LiFePO4/(C+Cu) composite with excellent cycling stability as lithium ion battery cathodes synthesized via a modified carbothermal reduction method

In order to improve the electronic conductivity of lithium iron phosphate (LiFePO4), copper was added to modify LiFePO4/C composite as cathode material for lithium-ion battery, which was successfully synthesized via a modified carbothermal reduction method using a low cost Fe3+ salt (Fe (NO3)3) as iron source.

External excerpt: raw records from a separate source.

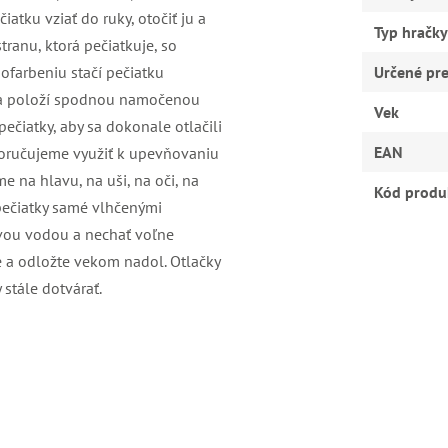
tku vziať do ruky, otočiť ju a
Typ hračky
tranu, ktorá pečiatkuje, so
 ofarbeniu stačí pečiatku
Určené pr
tka položí spodnou namočenou
Vek
pečiatky, aby sa dokonale otlačili
EAN
oporučujeme využiť k upevňovaniu
e na hlavu, na uši, na oči, na
Kód produ
 pečiatky samé vlhčenými
vou vodou a nechať voľne
e a odložte vekom nadol. Otlačky
stále dotvárať.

The morphology, particle size and electrochemical performances of olivine LiFePO4 modified with carbon and copper were systematically investigated by X-ray diffraction (XRD), scanning electron microscopy (SEM), transmission electron microscopy (TEM) and galvanostatics tests. The results show that the prepared composites were irregularity sphere with size of 100-200 nm, which were relatively even-distributed copper particles coated with a 3 nm carbon layer. The as-prepared composites exhibit an initial discharge capacity of 160.7 mA h g-1 at current density of 0.1 C-rate, the capacity retention ratio is 98.6% at 0.5 C-rate after 200 cycles, and 96% at 5 C-rate after 500 cycles, respectively. The impedance tests reveal that the addition of copper further reduces the electric resistance of LiFePO4/C. The well-designed synthesis method is hopeful to be applied to prepare other electrode materials of LIBs.